_WORK TO COMPLETE_:
Within the listing below, locate all lines containing the word "empresa". Copy each one.
● ● ● ● ●
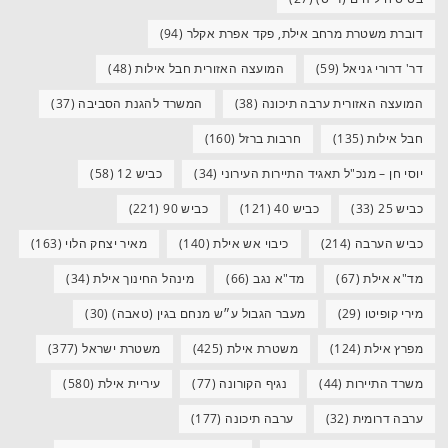
דוברת משטרת מרחב אילת, פקד אפרת אקלר
(94)
דר' דרורי גניאל
(59)
המועצה האזורית חבל אילות
(48)
המועצה האזורית ערבה תיכונה
(38)
המשרד להגנת הסביבה
(37)
חבל אילות
(135)
חרבות ברזל
(160)
יוסי חן – מנכ"ל תאגיד התיירות העירוני
(34)
כביש 12
(58)
כביש 25
(33)
כביש 40
(121)
כביש 90
(221)
כביש הערבה
(214)
כיבוי אש אילת
(140)
מאיר יצחק הלוי
(163)
מד"א אילת
(67)
מד"א נגב
(66)
מינהל החינוך אילת
(34)
מירי קופיטו
(29)
מעבר הגבול ע״ש מנחם בגין (טאבה)
(30)
מפרץ אילת
(124)
משטרת אילת
(425)
משטרת ישראל
(377)
משרד התיירות
(44)
נגיף הקורונה
(77)
עיריית אילת
(580)
ערבה דרומית
(32)
ערבה תיכונה
(177)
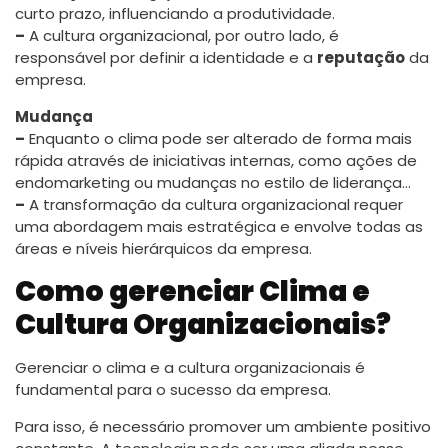
curto prazo, influenciando a produtividade.
–
A cultura organizacional, por outro lado, é
responsável por definir a identidade e a
reputação
da
empresa.
Mudança
–
Enquanto o clima pode ser alterado de forma mais
rápida através de iniciativas internas, como ações de
endomarketing ou mudanças no estilo de liderança…
–
A transformação da cultura organizacional requer
uma abordagem mais estratégica e envolve todas as
áreas e níveis hierárquicos da empresa.
Como gerenciar Clima e
Cultura Organizacionais?
Gerenciar o clima e a cultura organizacionais é
fundamental para o sucesso da empresa.
Para isso, é necessário promover um ambiente positivo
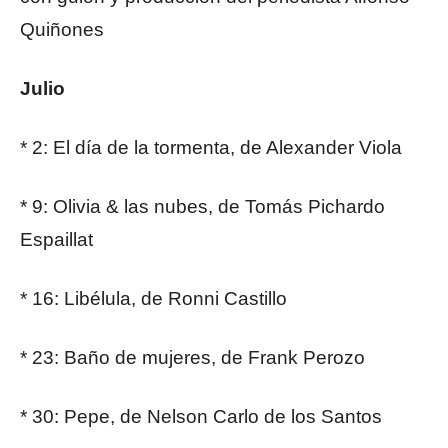
Quiñones
Julio
* 2: El día de la tormenta, de Alexander Viola
* 9: Olivia & las nubes, de Tomás Pichardo
Espaillat
* 16: Libélula, de Ronni Castillo
* 23: Baño de mujeres, de Frank Perozo
* 30: Pepe, de Nelson Carlo de los Santos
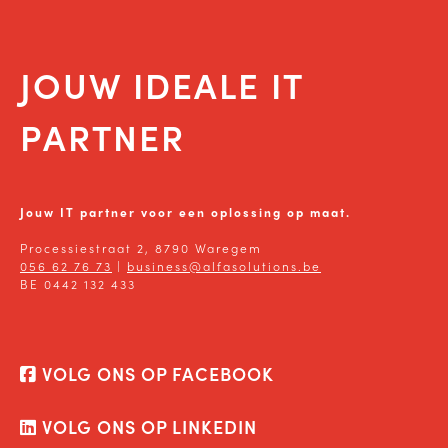
JOUW IDEALE IT
PARTNER
Jouw IT partner voor een oplossing op maat.
Processiestraat 2, 8790 Waregem
056 62 76 73
|
business@alfasolutions.be
BE 0442 132 433
VOLG ONS OP FACEBOOK
VOLG ONS OP LINKEDIN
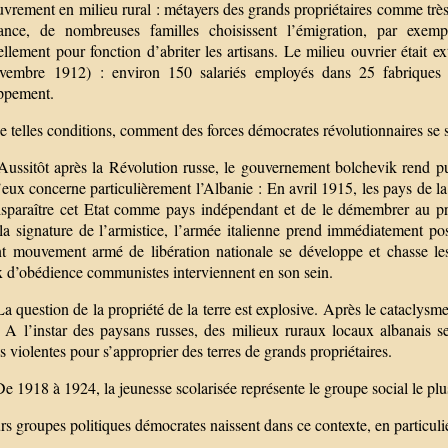
uvrement en milieu rural : métayers des grands propriétaires comme très 
tance, de nombreuses familles choisissent l’émigration, par exemp
iellement pour fonction d’abriter les artisans. Le milieu ouvrier étai
vembre 1912) : environ 150 salariés employés dans 25 fabriques ;
ppement.
 telles conditions, comment des forces démocrates révolutionnaires se 
ussitôt après la Révolution russe, le gouvernement bolchevik rend pub
eux concerne particulièrement l’Albanie : En avril 1915, les pays de l
disparaître cet Etat comme pays indépendant et de le démembrer au prof
la signature de l’armistice, l’armée italienne prend immédiatement p
nt mouvement armé de libération nationale se développe et chasse les s
x d’obédience communistes interviennent en son sein.
a question de la propriété de la terre est explosive. Après le cataclysm
. A l’instar des paysans russes, des milieux ruraux locaux albanais 
s violentes pour s’approprier des terres de grands propriétaires.
e 1918 à 1924, la jeunesse scolarisée représente le groupe social le plu
rs groupes politiques démocrates naissent dans ce contexte, en particul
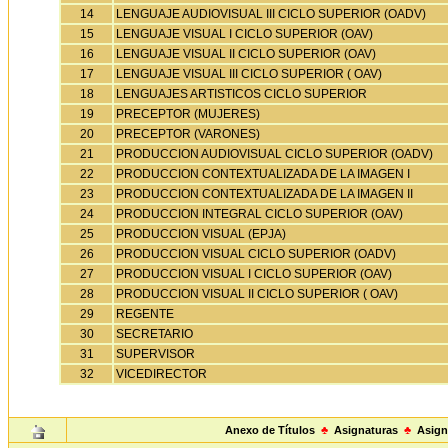
14
LENGUAJE AUDIOVISUAL III CICLO SUPERIOR (OADV)
15
LENGUAJE VISUAL I CICLO SUPERIOR (OAV)
16
LENGUAJE VISUAL II CICLO SUPERIOR (OAV)
17
LENGUAJE VISUAL III CICLO SUPERIOR ( OAV)
18
LENGUAJES ARTISTICOS CICLO SUPERIOR
19
PRECEPTOR (MUJERES)
20
PRECEPTOR (VARONES)
21
PRODUCCION AUDIOVISUAL CICLO SUPERIOR (OADV)
22
PRODUCCION CONTEXTUALIZADA DE LA IMAGEN I
23
PRODUCCION CONTEXTUALIZADA DE LA IMAGEN II
24
PRODUCCION INTEGRAL CICLO SUPERIOR (OAV)
25
PRODUCCION VISUAL (EPJA)
26
PRODUCCION VISUAL CICLO SUPERIOR (OADV)
27
PRODUCCION VISUAL I CICLO SUPERIOR (OAV)
28
PRODUCCION VISUAL II CICLO SUPERIOR ( OAV)
29
REGENTE
30
SECRETARIO
31
SUPERVISOR
32
VICEDIRECTOR
Anexo de Títulos
♣
Asignaturas
♣
Asign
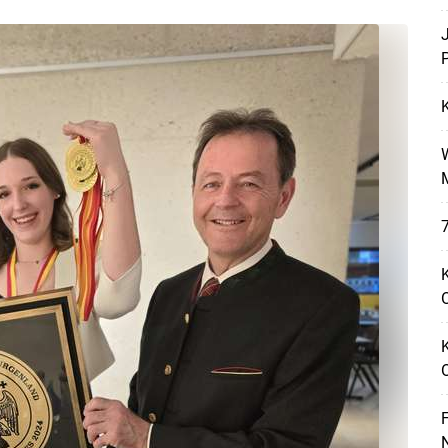
P
7
K
O
F
N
● ● ● ● ●
_ANSWER SECTION_:
empresa.
áreas e níveis hierárquicos da empresa.
fundamental para o sucesso da empresa.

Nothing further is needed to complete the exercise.